Having seven unknown forces is unfortunate for an example problem like this, because summing the forces and moments in all directions gives you six equations: SFx=0, SFy=0, SFz=0, SMx=0, SMy=0, and SMz=0. Thus, this problem is indeterminate, i.e., we can't solve for all unknowns. This might make intuitive sense from looking at the picture: suppose the pipe had some "spring" in it so that it was pushing on points A and D along line AD; that fact would change the final result, but you can't represent it in the original problem.

Anyway, all is not lost, because, even if all the unknown can't be solved for, some can:

SMx=0 (summing moments around point C) -> 600mmFdy = 0 -> Fdy = 0 (all other forces have a moment arm of zero)
SMz=0 (summing moments around point B) -> 400mm(Fay) - 400mmP = 0 -> Fay = P (remembering that Fdy = 0)
SFy=0 -> Fdy + Fay + P - (the z-components of the tension T) = 0

Since Fdy = 0 and Fay = P, you now have T as a function of P, so a little geometry gets you T.

Again, if you haven't seen this methodology before, this is probably an unfortunately complex (and indeterminate) problem to introduce them in.

Cubsfan
08-01-2002, 08:44 AM
Ok. I think I follow most of what you are saying. Bottom line is that the tension in that cable is equal to 2P?

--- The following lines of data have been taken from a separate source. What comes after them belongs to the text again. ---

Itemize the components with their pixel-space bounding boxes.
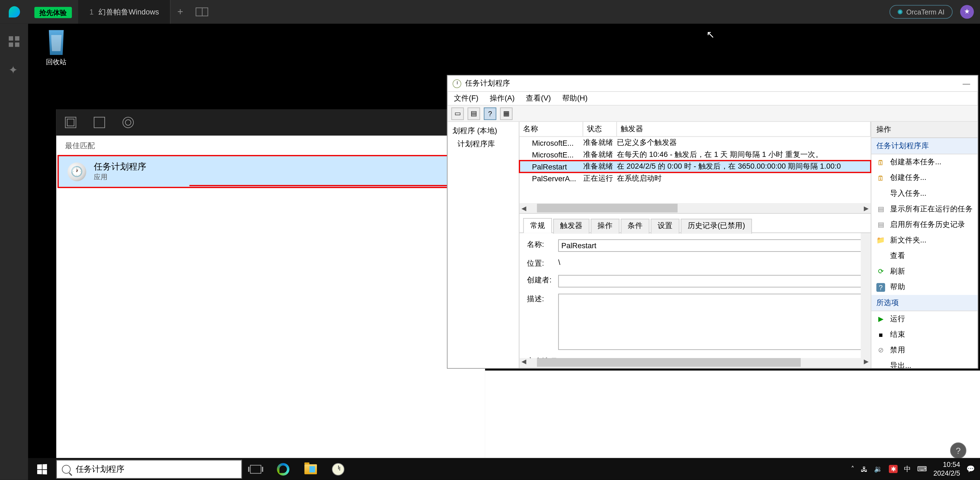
detail-hscroll[interactable]: ◀▶ bbox=[520, 358, 871, 368]
search-result-task-scheduler[interactable]: 🕐 任务计划程序 应用 bbox=[57, 155, 484, 188]
help-bubble[interactable]: ? bbox=[950, 442, 966, 458]
new-tab-button[interactable]: + bbox=[171, 6, 190, 17]
task-list: 名称 状态 触发器 MicrosoftE... 准备就绪 已定义多个触发器 bbox=[520, 122, 871, 214]
tab-general[interactable]: 常规 bbox=[523, 218, 552, 233]
tree-pane[interactable]: 划程序 (本地) 计划程序库 bbox=[448, 122, 520, 368]
host-titlebar: 抢先体验 1 幻兽帕鲁Windows + OrcaTerm AI bbox=[0, 0, 980, 24]
detail-vscroll[interactable] bbox=[861, 233, 871, 358]
actions-lib-header: 任务计划程序库 bbox=[872, 138, 978, 154]
notifications-icon[interactable]: 💬 bbox=[966, 465, 975, 473]
task-detail-pane: 常规 触发器 操作 条件 设置 历史记录(已禁用) 名称: 位置: \ bbox=[520, 214, 871, 368]
action-enable-history[interactable]: ▤启用所有任务历史记录 bbox=[872, 217, 978, 232]
field-description[interactable] bbox=[558, 294, 863, 350]
label-creator: 创建者: bbox=[527, 275, 558, 286]
menu-view[interactable]: 查看(V) bbox=[526, 93, 551, 104]
tab-conditions[interactable]: 条件 bbox=[621, 219, 649, 234]
folder-icon bbox=[304, 464, 317, 474]
system-tray: ˄ 🖧 🔉 ✱ 中 ⌨ 10:54 2024/2/5 💬 bbox=[851, 461, 980, 477]
col-trigger[interactable]: 触发器 bbox=[617, 122, 870, 137]
settings-filter-icon[interactable] bbox=[123, 117, 134, 128]
col-status[interactable]: 状态 bbox=[583, 122, 617, 137]
tray-keyboard-icon[interactable]: ⌨ bbox=[917, 465, 927, 473]
tab-settings[interactable]: 设置 bbox=[651, 219, 679, 234]
task-list-header[interactable]: 名称 状态 触发器 bbox=[520, 122, 871, 137]
action-new-folder[interactable]: 📁新文件夹... bbox=[872, 232, 978, 248]
host-sidebar bbox=[0, 24, 28, 480]
tray-chevron-icon[interactable]: ˄ bbox=[851, 465, 855, 473]
tray-date: 2024/2/5 bbox=[933, 469, 960, 477]
tray-volume-icon[interactable]: 🔉 bbox=[874, 465, 883, 473]
clock-icon bbox=[332, 463, 345, 475]
tab-history[interactable]: 历史记录(已禁用) bbox=[681, 219, 752, 234]
action-end[interactable]: ■结束 bbox=[872, 327, 978, 343]
tree-library[interactable]: 计划程序库 bbox=[450, 137, 516, 151]
white-backdrop bbox=[485, 371, 980, 458]
split-view-button[interactable] bbox=[196, 7, 208, 16]
tab-index: 1 bbox=[89, 7, 94, 16]
task-view-button[interactable] bbox=[242, 458, 270, 480]
windows-logo-icon bbox=[37, 464, 47, 474]
task-row[interactable]: PalServerA... 正在运行 在系统启动时 bbox=[520, 172, 871, 184]
field-location: \ bbox=[558, 258, 863, 267]
menu-bar: 文件(F) 操作(A) 查看(V) 帮助(H) bbox=[448, 92, 978, 105]
tab-actions[interactable]: 操作 bbox=[590, 219, 619, 234]
action-refresh[interactable]: ⟳刷新 bbox=[872, 264, 978, 279]
label-description: 描述: bbox=[527, 294, 558, 304]
action-view[interactable]: 查看 bbox=[872, 248, 978, 264]
tray-clock[interactable]: 10:54 2024/2/5 bbox=[933, 461, 960, 477]
task-scheduler-title-icon bbox=[453, 79, 461, 88]
orca-ai-button[interactable]: OrcaTerm AI bbox=[889, 5, 953, 19]
tree-root[interactable]: 划程序 (本地) bbox=[450, 124, 516, 137]
taskbar-search[interactable] bbox=[56, 459, 242, 478]
extensions-icon[interactable] bbox=[8, 63, 20, 74]
start-button[interactable] bbox=[28, 458, 56, 480]
task-row[interactable]: MicrosoftE... 准备就绪 已定义多个触发器 bbox=[520, 137, 871, 149]
actions-header: 操作 bbox=[872, 122, 978, 138]
apps-icon[interactable] bbox=[8, 37, 20, 48]
recycle-bin[interactable]: 回收站 bbox=[37, 30, 75, 67]
action-run[interactable]: ▶运行 bbox=[872, 311, 978, 327]
actions-pane: 操作 任务计划程序库 🗓创建基本任务... 🗓创建任务... 导入任务... ▤… bbox=[872, 122, 978, 368]
tab-title: 幻兽帕鲁Windows bbox=[99, 6, 159, 17]
menu-help[interactable]: 帮助(H) bbox=[562, 93, 588, 104]
action-create-basic[interactable]: 🗓创建基本任务... bbox=[872, 154, 978, 170]
toolbar-help-icon[interactable]: ? bbox=[484, 107, 496, 120]
task-row-palrestart[interactable]: PalRestart 准备就绪 在 2024/2/5 的 0:00 时 - 触发… bbox=[520, 161, 871, 172]
minimize-button[interactable]: — bbox=[963, 79, 970, 88]
search-input[interactable] bbox=[76, 464, 237, 474]
col-name[interactable]: 名称 bbox=[520, 122, 583, 137]
toolbar: ▭ ▤ ? ▦ bbox=[448, 105, 978, 122]
action-help[interactable]: ?帮助 bbox=[872, 279, 978, 295]
window-titlebar[interactable]: 任务计划程序 — bbox=[448, 76, 978, 92]
action-create-task[interactable]: 🗓创建任务... bbox=[872, 170, 978, 186]
expand-icon[interactable] bbox=[65, 117, 76, 128]
toolbar-btn-2[interactable]: ▤ bbox=[468, 107, 480, 120]
menu-file[interactable]: 文件(F) bbox=[454, 93, 479, 104]
recycle-bin-label: 回收站 bbox=[37, 57, 75, 67]
menu-action[interactable]: 操作(A) bbox=[490, 93, 515, 104]
session-tab[interactable]: 1 幻兽帕鲁Windows bbox=[78, 0, 171, 24]
task-row[interactable]: MicrosoftE... 准备就绪 在每天的 10:46 - 触发后，在 1 … bbox=[520, 149, 871, 161]
task-list-hscroll[interactable]: ◀▶ bbox=[520, 203, 871, 213]
tray-network-icon[interactable]: 🖧 bbox=[861, 465, 868, 473]
tray-security-icon[interactable]: ✱ bbox=[889, 465, 898, 473]
action-show-running[interactable]: ▤显示所有正在运行的任务 bbox=[872, 201, 978, 217]
host-logo[interactable] bbox=[0, 0, 28, 24]
tray-ime[interactable]: 中 bbox=[904, 464, 911, 474]
edge-button[interactable] bbox=[269, 458, 297, 480]
field-name[interactable] bbox=[558, 240, 863, 252]
toolbar-btn-1[interactable]: ▭ bbox=[451, 107, 464, 120]
task-view-icon bbox=[250, 465, 261, 474]
window-title: 任务计划程序 bbox=[465, 78, 510, 89]
toolbar-btn-4[interactable]: ▦ bbox=[500, 107, 513, 120]
tab-triggers[interactable]: 触发器 bbox=[553, 219, 590, 234]
task-scheduler-window: 任务计划程序 — 文件(F) 操作(A) 查看(V) 帮助(H) ▭ ▤ ? ▦… bbox=[447, 75, 978, 369]
task-scheduler-taskbar-button[interactable] bbox=[324, 458, 352, 480]
action-export[interactable]: 导出... bbox=[872, 358, 978, 368]
action-disable[interactable]: ⊘禁用 bbox=[872, 343, 978, 358]
file-explorer-button[interactable] bbox=[297, 458, 325, 480]
field-creator[interactable] bbox=[558, 275, 863, 288]
action-import[interactable]: 导入任务... bbox=[872, 186, 978, 201]
user-avatar[interactable] bbox=[960, 5, 974, 19]
apps-filter-icon[interactable] bbox=[94, 117, 105, 128]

Thanks for taking the time to help me on this. This is the last time (hopefully) I ever indepent study an engineering class again.

zut
08-01-2002, 09:04 AM
Well, the force on the pipe at point B is the vector addition of the two tensions (both T). The y-component of this force is 2P. So you still have to do some geometry to see what magnitude T is, such that the y-component of T along BG plus the y-component of T along BH equals 2[b]P/b].

Chronos
08-01-2002, 04:16 PM
Wow, engineers call torques "moments"? You guys are weird. What do you call moments?